WHAT YOU HAVE TO DO
Leave the pictures out, and transcribe the material below exactly from the line with "Frana de parcare mecanica" to the line with "take a real IQ test.", both lines included.

DATA TO EXAMINE
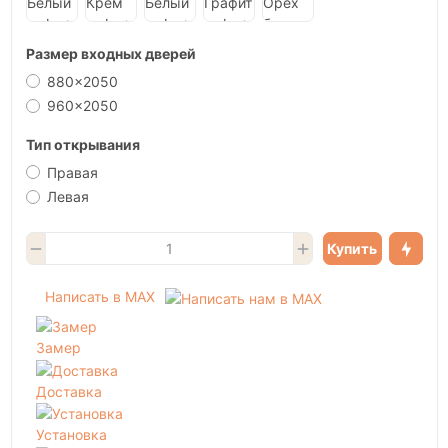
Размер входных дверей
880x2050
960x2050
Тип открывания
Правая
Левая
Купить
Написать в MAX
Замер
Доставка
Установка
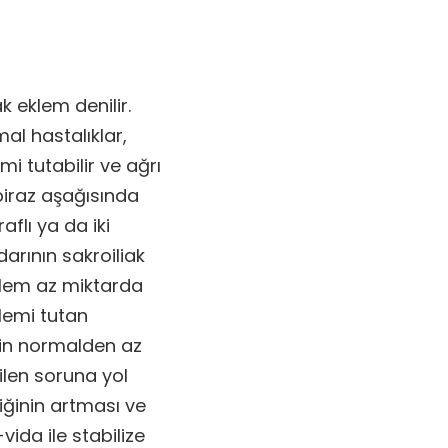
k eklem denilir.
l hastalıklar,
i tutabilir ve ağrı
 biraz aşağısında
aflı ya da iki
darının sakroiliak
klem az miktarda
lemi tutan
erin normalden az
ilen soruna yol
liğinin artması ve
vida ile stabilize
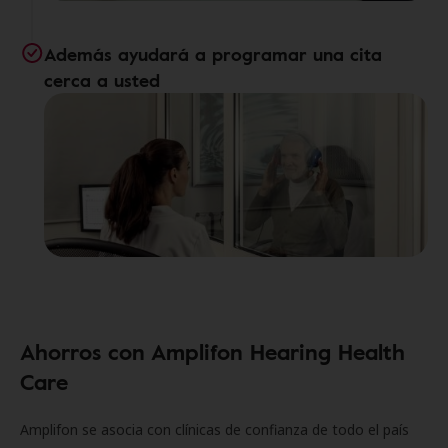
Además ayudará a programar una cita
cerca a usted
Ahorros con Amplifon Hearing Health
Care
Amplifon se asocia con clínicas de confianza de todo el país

---

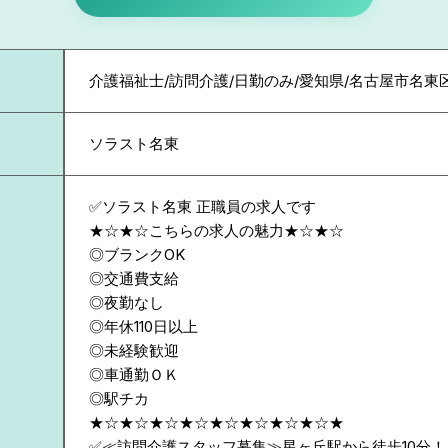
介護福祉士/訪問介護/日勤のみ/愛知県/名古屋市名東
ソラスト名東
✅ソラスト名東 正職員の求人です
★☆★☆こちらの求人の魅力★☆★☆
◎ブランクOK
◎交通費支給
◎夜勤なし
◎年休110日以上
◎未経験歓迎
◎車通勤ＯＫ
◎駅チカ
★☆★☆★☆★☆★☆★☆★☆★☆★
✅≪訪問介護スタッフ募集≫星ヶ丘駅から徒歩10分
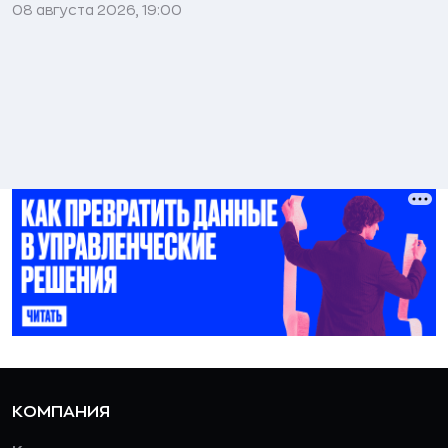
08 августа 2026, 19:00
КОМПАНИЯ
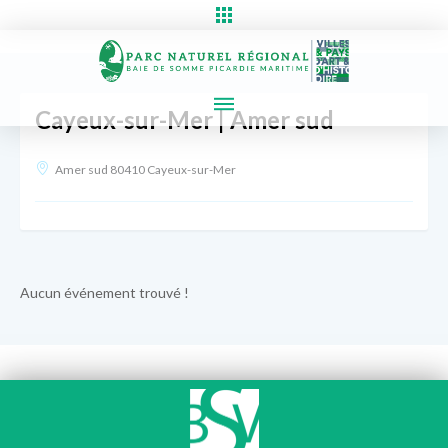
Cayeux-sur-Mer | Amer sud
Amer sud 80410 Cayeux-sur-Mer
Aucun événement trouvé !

* * *

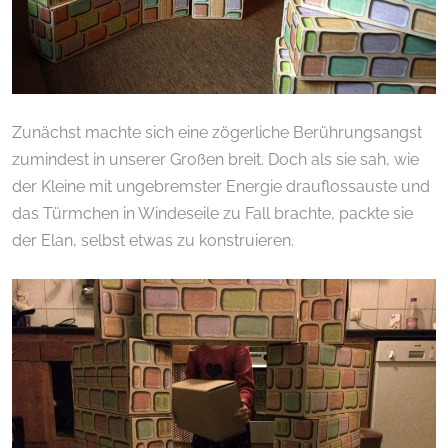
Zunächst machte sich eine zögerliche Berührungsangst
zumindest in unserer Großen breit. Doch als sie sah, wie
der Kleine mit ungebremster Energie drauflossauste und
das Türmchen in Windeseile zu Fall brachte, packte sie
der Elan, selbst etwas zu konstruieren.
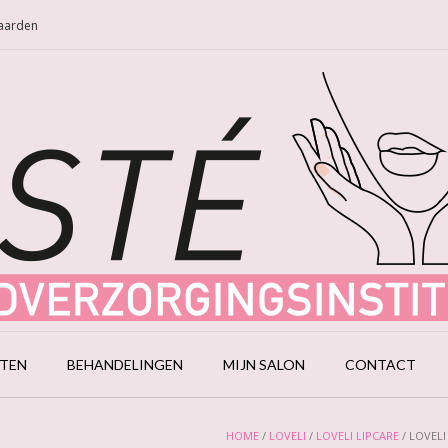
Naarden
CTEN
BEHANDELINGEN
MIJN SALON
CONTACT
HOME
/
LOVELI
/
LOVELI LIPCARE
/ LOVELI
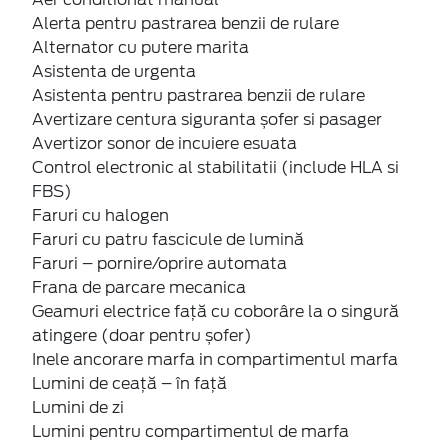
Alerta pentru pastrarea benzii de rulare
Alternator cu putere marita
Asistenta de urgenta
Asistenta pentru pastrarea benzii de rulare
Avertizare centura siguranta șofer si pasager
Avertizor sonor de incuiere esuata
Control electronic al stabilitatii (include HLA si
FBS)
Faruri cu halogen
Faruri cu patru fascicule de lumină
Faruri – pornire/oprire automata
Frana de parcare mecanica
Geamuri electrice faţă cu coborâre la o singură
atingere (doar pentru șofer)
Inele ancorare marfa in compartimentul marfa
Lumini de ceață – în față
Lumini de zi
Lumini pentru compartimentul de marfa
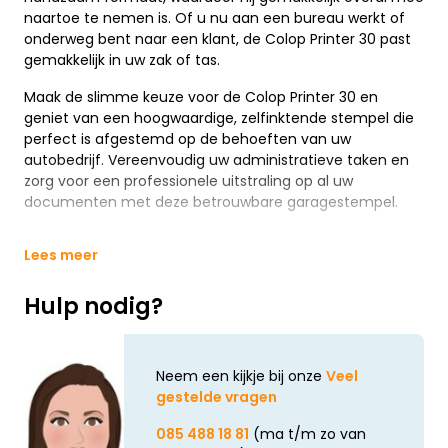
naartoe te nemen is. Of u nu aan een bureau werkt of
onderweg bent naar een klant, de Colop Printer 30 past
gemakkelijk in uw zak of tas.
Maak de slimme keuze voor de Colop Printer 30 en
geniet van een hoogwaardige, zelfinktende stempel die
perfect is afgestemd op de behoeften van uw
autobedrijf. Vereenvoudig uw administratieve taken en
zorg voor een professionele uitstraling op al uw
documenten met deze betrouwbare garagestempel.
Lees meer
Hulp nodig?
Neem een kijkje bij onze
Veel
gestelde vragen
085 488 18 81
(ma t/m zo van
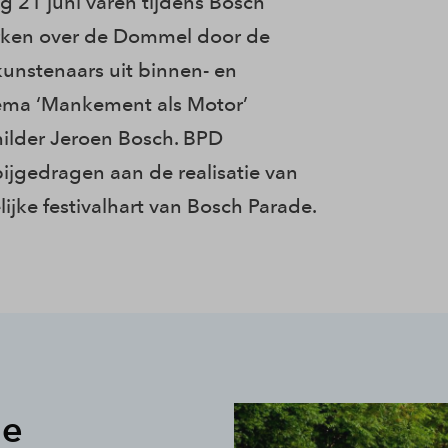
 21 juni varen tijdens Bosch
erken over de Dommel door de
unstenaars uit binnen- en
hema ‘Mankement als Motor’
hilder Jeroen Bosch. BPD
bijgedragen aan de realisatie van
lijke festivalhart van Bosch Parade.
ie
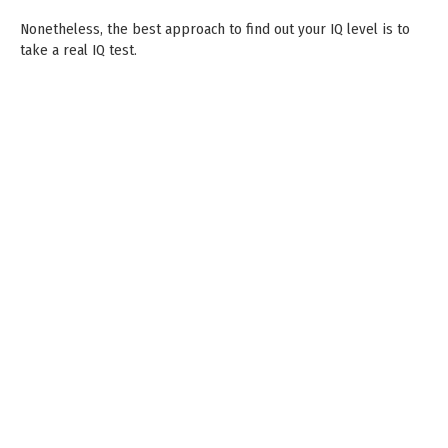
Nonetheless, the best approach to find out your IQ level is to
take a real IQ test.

SOLUTION
Frana de parcare mecanica
Geamuri electrice faţă cu coborâre la o singură
atingere (doar pentru șofer)
Inele ancorare marfa in compartimentul marfa
Lumini de ceață – în față
Lumini de zi
Lumini pentru compartimentul de marfa
naartoe te nemen is. Of u nu aan een bureau werkt of
onderweg bent naar een klant, de Colop Printer 30 past
gemakkelijk in uw zak of tas.
Maak de slimme keuze voor de Colop Printer 30 en
geniet van een hoogwaardige, zelfinktende stempel die
perfect is afgestemd op de behoeften van uw
autobedrijf. Vereenvoudig uw administratieve taken en
zorg voor een professionele uitstraling op al uw
documenten met deze betrouwbare garagestempel.
Lees meer
Hulp nodig?
Neem een kijkje bij onze
Veel
gestelde vragen
085 488 18 81
(ma t/m zo van
 21 juni varen tijdens Bosch
erken over de Dommel door de
unstenaars uit binnen- en
hema ‘Mankement als Motor’
hilder Jeroen Bosch. BPD
bijgedragen aan de realisatie van
lijke festivalhart van Bosch Parade.
ie
Nonetheless, the best approach to find out your IQ level is to
take a real IQ test.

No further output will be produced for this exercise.